You are Witnesses of these Things

May 8, 2016

We are witnesses.  We have seen the glory of God and we know how to call upon Him.  To give witness to these things we must first recall all the Lord God has done for us.  We are witnesses to amazing grace.  So often we think of witnesses testifying to what they see.  But when we are called to be witnesses in the faith, we are called to give testimony to what is in our hearts.  That is where grace resides.  It is where we can recapture the amazing within the grace.

As I left for seminary for the first time while I was starting my junior year in college, I can remember a wise monsignor, Monsignor John Farrell, coming up to me and saying, “Where else can you go and see the magnificence of God?”  As I toiled with studies and began to find a groove, I watched as bright young men left seminary to pursue other vocations. I also saw others lose their zeal for the mysteries.  Before each year of studies, I would ask the monsignor for his blessing. He would always remind me that there were many reasons to leave the seminary, but only one reason to stay—the reality of the love Jesus has for us.  He was a wise and great priest, and the pastor at my home parish of St. Leonard’s in Berwyn.

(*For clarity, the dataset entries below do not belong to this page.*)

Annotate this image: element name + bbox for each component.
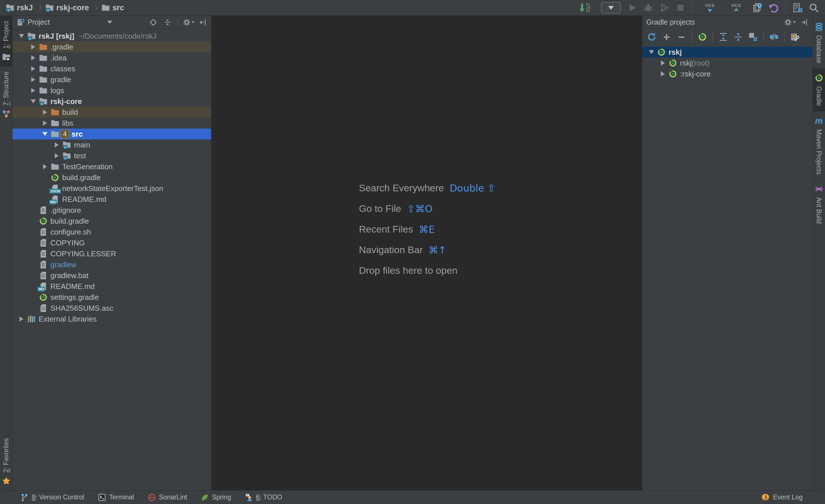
tree-collapsed-chevron-icon[interactable]: [27, 41, 39, 53]
tool-window-tab-favorites[interactable]: 2: Favorites: [0, 433, 12, 490]
toggle-sources-button[interactable]: [767, 30, 780, 44]
detach-gradle-project-button[interactable]: −: [675, 30, 688, 44]
collapse-all-button[interactable]: [164, 18, 171, 26]
tree-item-label: logs: [51, 86, 64, 95]
tree-item-build[interactable]: build: [13, 107, 211, 118]
tree-item-rskj-rskj-[interactable]: rskJ [rskj]~/Documents/code/rskJ: [13, 31, 211, 41]
tree-item-src[interactable]: 4src: [13, 129, 211, 140]
tree-item-gradlew.bat[interactable]: gradlew.bat: [13, 270, 211, 281]
tree-item-copying.lesser[interactable]: COPYING.LESSER: [13, 248, 211, 259]
status-bar-item-6-todo[interactable]: 6: TODO: [245, 493, 282, 501]
status-bar-item-spring[interactable]: Spring: [201, 493, 231, 501]
editor-drop-area[interactable]: Search Everywhere Double ⇧ Go to File ⇧⌘…: [211, 16, 642, 490]
tree-item-.idea[interactable]: .idea: [13, 53, 211, 63]
tree-item-testgeneration[interactable]: TestGeneration: [13, 161, 211, 172]
tree-expanded-chevron-icon[interactable]: [27, 96, 39, 107]
tool-window-tab-maven-projects[interactable]: mMaven Projects: [813, 111, 825, 180]
gradle-settings-button[interactable]: [788, 30, 802, 44]
locate-button[interactable]: [149, 18, 157, 26]
tree-item-networkstateexportertest.json[interactable]: JSONnetworkStateExporterTest.json: [13, 183, 211, 194]
gear-button[interactable]: [185, 18, 193, 26]
gradle-tree-item-rskj[interactable]: rskj (root): [642, 58, 812, 69]
project-structure-button[interactable]: [791, 1, 804, 14]
tree-item-external-libraries[interactable]: External Libraries: [13, 314, 211, 324]
tool-window-tab-ant-build[interactable]: Ant Build: [813, 180, 825, 229]
vcs-update-button[interactable]: VCS: [698, 1, 722, 14]
tree-item-build.gradle[interactable]: build.gradle: [13, 216, 211, 227]
tree-item-configure.sh[interactable]: configure.sh: [13, 227, 211, 237]
tree-item-classes[interactable]: classes: [13, 63, 211, 74]
main-toolbar-bar: rskJ rskj-core src 011001VCSVCS: [0, 0, 825, 16]
tree-item-readme.md[interactable]: MDREADME.md: [13, 194, 211, 205]
local-history-button[interactable]: [751, 1, 764, 14]
status-bar-item-sonarlint[interactable]: SonarLint: [148, 493, 187, 501]
expand-all-button[interactable]: [717, 30, 730, 44]
tree-item-logs[interactable]: logs: [13, 85, 211, 96]
tool-window-tab-gradle[interactable]: Gradle: [813, 69, 825, 111]
tree-item-settings.gradle[interactable]: settings.gradle: [13, 292, 211, 303]
vcs-commit-button[interactable]: VCS: [725, 1, 748, 14]
tree-item-test[interactable]: test: [13, 150, 211, 161]
update-application-button[interactable]: 011001: [573, 1, 596, 14]
tree-item-.gradle[interactable]: .gradle: [13, 41, 211, 53]
status-bar-item-event-log[interactable]: 1 Event Log: [762, 493, 803, 501]
project-panel-title[interactable]: Project: [27, 18, 50, 26]
run-configuration-selector[interactable]: [599, 1, 623, 14]
tool-window-tab-database[interactable]: Database: [813, 17, 825, 69]
view-selector-caret-icon[interactable]: [107, 21, 112, 24]
tree-expanded-chevron-icon[interactable]: [39, 129, 51, 140]
run-with-coverage-button[interactable]: [658, 1, 671, 14]
tree-collapsed-chevron-icon[interactable]: [657, 58, 669, 69]
text-file-icon: [39, 260, 48, 269]
breadcrumb-item[interactable]: src: [101, 3, 124, 12]
tree-collapsed-chevron-icon[interactable]: [27, 53, 39, 63]
attach-gradle-project-button[interactable]: +: [660, 30, 673, 44]
tree-item-libs[interactable]: libs: [13, 118, 211, 129]
search-everywhere-button[interactable]: [807, 1, 820, 14]
tree-expanded-chevron-icon[interactable]: [15, 31, 27, 41]
tool-window-tab-structure[interactable]: 7: Structure: [0, 67, 12, 123]
tree-item-main[interactable]: main: [13, 140, 211, 150]
group-modules-button[interactable]: [747, 30, 760, 44]
gradle-tree-item--rskj-core[interactable]: :rskj-core: [642, 69, 812, 79]
tree-item-label: .gitignore: [51, 206, 81, 215]
hide-right-button[interactable]: [800, 18, 808, 26]
tree-collapsed-chevron-icon[interactable]: [27, 74, 39, 85]
tree-item-gradle[interactable]: gradle: [13, 74, 211, 85]
stop-button[interactable]: [674, 1, 687, 14]
tree-collapsed-chevron-icon[interactable]: [657, 69, 669, 79]
gradle-tree-item-rskj[interactable]: rskj: [642, 47, 812, 58]
breadcrumb-item[interactable]: rskj-core: [45, 3, 89, 12]
tree-item-gradlew[interactable]: gradlew: [13, 259, 211, 270]
collapse-all-button[interactable]: [732, 30, 745, 44]
run-button[interactable]: [626, 1, 639, 14]
gradle-icon: [39, 217, 48, 225]
tree-collapsed-chevron-icon[interactable]: [51, 140, 63, 150]
tree-collapsed-chevron-icon[interactable]: [39, 118, 51, 129]
run-gradle-task-button[interactable]: [696, 30, 709, 44]
tree-item-.gitignore[interactable]: .gitignore: [13, 205, 211, 216]
tree-collapsed-chevron-icon[interactable]: [51, 150, 63, 161]
tree-collapsed-chevron-icon[interactable]: [39, 107, 51, 118]
tree-collapsed-chevron-icon[interactable]: [27, 85, 39, 96]
tree-item-readme.md[interactable]: MDREADME.md: [13, 281, 211, 292]
rollback-button[interactable]: [767, 1, 780, 14]
tree-item-build.gradle[interactable]: build.gradle: [13, 172, 211, 183]
tree-collapsed-chevron-icon[interactable]: [27, 63, 39, 74]
tree-expanded-chevron-icon[interactable]: [646, 47, 657, 58]
status-bar-item-terminal[interactable]: Terminal: [98, 493, 134, 501]
gear-button[interactable]: [786, 18, 794, 26]
tree-collapsed-chevron-icon[interactable]: [15, 314, 27, 324]
breadcrumb-item[interactable]: rskJ: [6, 3, 33, 12]
project-view-icon: [17, 18, 25, 26]
tree-collapsed-chevron-icon[interactable]: [39, 161, 51, 172]
tree-item-rskj-core[interactable]: rskj-core: [13, 96, 211, 107]
shortcut-hints: Search Everywhere Double ⇧ Go to File ⇧⌘…: [359, 182, 495, 277]
status-bar-item-9-version-control[interactable]: 9: Version Control: [21, 493, 84, 501]
refresh-gradle-button[interactable]: [645, 30, 658, 44]
hide-left-button[interactable]: [199, 18, 207, 26]
tree-item-sha256sums.asc[interactable]: SHA256SUMS.asc: [13, 303, 211, 314]
tree-item-copying[interactable]: COPYING: [13, 237, 211, 248]
debug-button[interactable]: [642, 1, 655, 14]
tool-window-tab-project[interactable]: 1: Project: [0, 16, 12, 67]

He was right.  By seeing with my heart I could experience and witness the amazing events of grace revealed.  My eyesight is not the best.  In my lifetime I have received corneal transplants in both eyes. As my sight deteriorated, I needed new ways to see.  My ears became a part of the journey.  My heart became an even greater part.  The magnificence of God’s grace is that it transforms lives.  It redeems the sinner and holds those who are searching and afraid.  I am blessed to see faith come alive in the lives of the parishioners who I am called to serve.  I am humbled by God when I am invited to listen to the pain that is the world’s tragedies and know that the loving God of creation will never abandon us.  Experiences like this in the parish build up my faith and I bring it to the Real Presence of Jesus found in the Eucharist. He renews it, strengthens it, and fills my soul with grace that is amazing.  I am blessed to experience all of this because of the call God placed in my heart so many years ago.  Before ordination, when I was diagnosed with Keratoconus, a deterioration of the cornea, I felt that I was unworthy to follow this call.  I let the Diocese know of this medical complication which was now mine.  With great relief, they looked at me with wonder as to why would I be worried about such a thing.  They related that everyone has medical issues of some sort, some are just more pronounced than the others.  Witnessing took on a new light.  I was being accepted just as I was, not as something I thought I needed to be.

Witnessing with our hearts begins with being who we are.  It is a realization that broken vessels are used by God to witness to our love for a Savior and our need to see the grace, that is not ours, shine forth in ways beyond our imagination.  For me, witnessing started by knowing my limitations.  When I embraced them, I could see more clearly what was taking place around me.

God calls us to be witnesses.  God calls us to see a grace that is amazing.  May it find us in all of the unsuspecting ways God intended.